Iran indicts 1,000 over unrest, plans public trials
  • Some to face death penalty for ‘acts of sabotage,’ judiciary says

JEDDAH: Iranian prosecutors are to put 1,000 people on trial this week for taking part in mass street protests that have rocked the Tehran regime for nearly two months.

The trials will take place in public in a Revolutionary Court, a spokesman for Tehran’s chief justice said on Monday.

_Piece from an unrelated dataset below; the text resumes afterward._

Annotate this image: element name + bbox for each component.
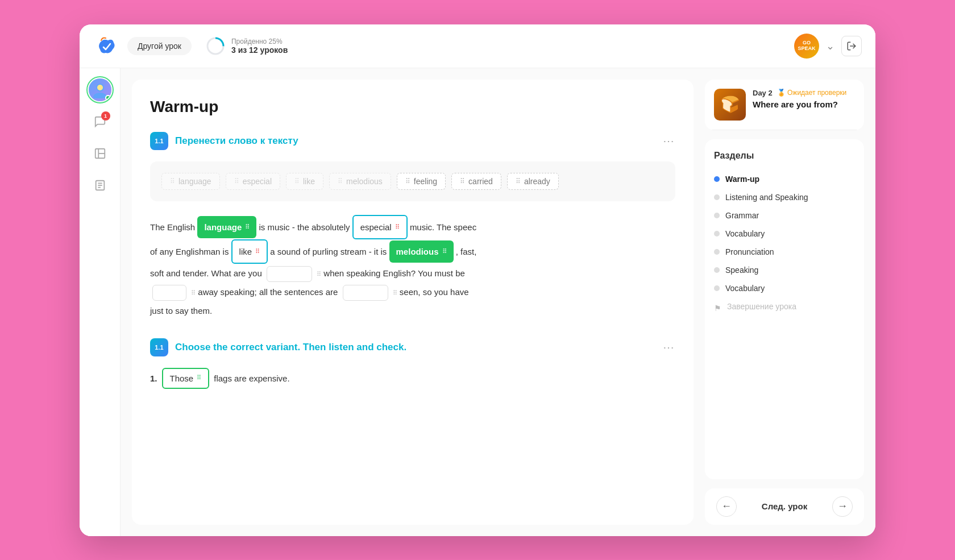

Protesters would be accused of “acts of sabotage, including assaulting or killing security guards, and setting fire to public property,” and some will face the death penalty, the spokesman said.

The protests are among the boldest challenges to Iran’s clerical regime since the revolution in 1979. Demonstrators took to the streets nationwide after the Sept. 16 death in morality police custody of Mahsa Amin, 22, a Kurdish woman detained for wearing her hijab in an “insufficiently modest” manner.

There have been demonstrations in more than 200 cities by Iranians from all walks of life, with students and women playing a prominent role, burning headscarves.

Regime security forces have launched a brutal crackdown on protesters, and the Iranian political dissident group MEK estimates that more than 450 people have been killed and at least 25,000 arrested.

Right groups in Tehran said on Monday that “show trials” had already begun. In a video posted on social media, the mother of protester Mohammad Ghobadlou, 22, said her son had been sentenced to death at a court hearing two days ago.

“My son is ill, the court didn’t even allow his lawyer to enter the courtroom. They interrogated him without an attorney present and in the very first session sentenced him to death, and wanting to execute him ASAP,” she said.

Analysts said it was now clear that the regime viewed the protests as a serious threat. “People are more determined to challenge the regime compared with the past,” said Saeid Golkar of the University of Tennessee. “Unfortunately, history has shown us they are willing to use any level of violence to stay in power.”

Meir Javedanfar of Reichman University in Israel said: “Despite early predictions by some regime officials, these protests are not dying down.”

Amid widespread global condemnation of the regime repression of the protests, German Chancellor Olaf Scholz said on Monday the EU was considering further sanctions.

“We condemn the excessive violence of the security forces and stand by the people in Iran,” Scholz said.